But, if you're using a DSLR then you'll need to change the aperture to close down the lens. The smaller the aperture the more depth of field you'll have.


----------



## Big Mike (Jul 31, 2008)

Welcome to the forum.

I sounds like your problem is a shallow DOF (depth of field).

To increase your DOF, you need to 'stop the lens down'...which means that you need to use a smaller lens aperture.  Aperture is represented by the F number...larger numbers are smaller apertures (smaller numbers are larger apertures).

SO try setting your aperture to the highest number you can.

Also, when you stop down the lens, it will mean that you will require more time to make the exposure (longer shutter speed).  A longer shutter speed will give you blur, if either the camera or the subject is moving...therefore it is recommended that you use a tripod when long shutter speeds are required.


----------



## PhoTATgraphyx (Jul 31, 2008)

Thanks for the help 
The camera im using is Digital Rebel XT


----------



## Big Mike (Jul 31, 2008)

Put the camera into Av mode (aperture priority) and set an aperture of F16 or F22 etc.

Put the camera on a tripod or other support and change the shooting mode to timed (rather than single or continuous).  After you get the shot set up, press the shutter release and don't touch the camera while the timer counts down.


----------



## craig (Aug 1, 2008)

In addition to the above advice I would consider where the lens is being focused. For instance my D200 has 16 focusing points. I can pick and choose which point to use for focusing. 

Love & Bass


----------



## Hooligan Dan (Aug 6, 2008)

I have a lot of experience photographing action figures. Tod McFarlane(action figure people will know him) has asked me himself to send in my full portfolio. I can give you this advise when it comes to DoF on action figures. When you see a toy company's promo shot on a basic white or black background with the entire figure perfectly in focus, it is because they are shooting the 2-up prototype figure which is typically 12" tall or bigger. Working with that scale you are able to get more DoF because you are able to get a little further away from the product. 

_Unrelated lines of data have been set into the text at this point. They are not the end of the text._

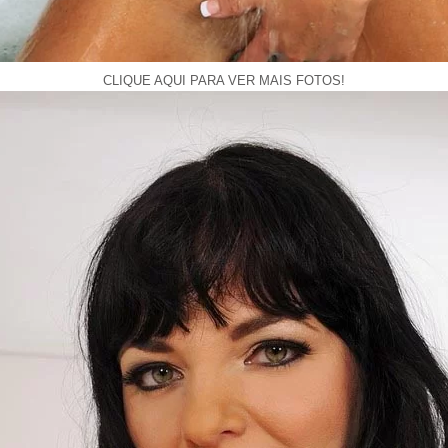
CLIQUE AQUI PARA VER MAIS FOTOS!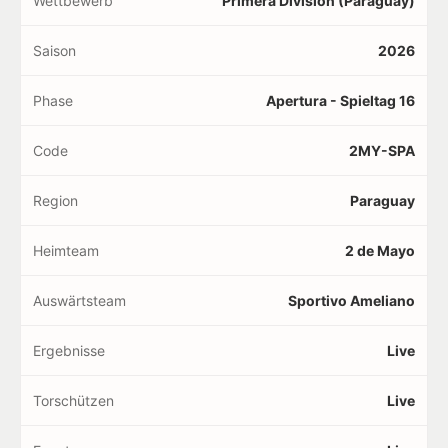
Wettbewerb
Primera División (Paraguay)
Saison
2026
Phase
Apertura - Spieltag 16
Code
2MY-SPA
Region
Paraguay
Heimteam
2 de Mayo
Auswärtsteam
Sportivo Ameliano
Ergebnisse
Live
Torschützen
Live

If you are shooting the scaled down version, what you would buy in stores, this forces you to either zoom in more with your lens, or physically get closer with the lens, making the DoF shallower even at closed down apertures. So even shooting at f/10 you're still gonna have issues with getting the whole figure in focus. And once you get the figure in focus, then you have issues with the backdrop coming into focus, and a plain backdrop can still be distracting if it's sharp. So also make sure to have the back drop far enough back so it falls out. 

Example:










On the above shot I could have used to take the brown paper even farther back to take it out of focus more, but I had to shoot at a very small aperture to get the most of the figure in focus. And as you can see, even with the smaller aperture, his back foot is still falling oof.

Now if you are leaning more towards the stylized photos companies do then don't worry about the whole figure being in focus. It all comes down to how you light it and what part you want to draw attention to.




















If you have any questions or want any tips, please feel free to ask. Toy photography is my second passion after photojournalism.


----------



## Big Mike (Aug 6, 2008)

Wow...cool shots, thanks for sharing.


----------



## Hooligan Dan (Aug 6, 2008)

Thanks, Mike!


----------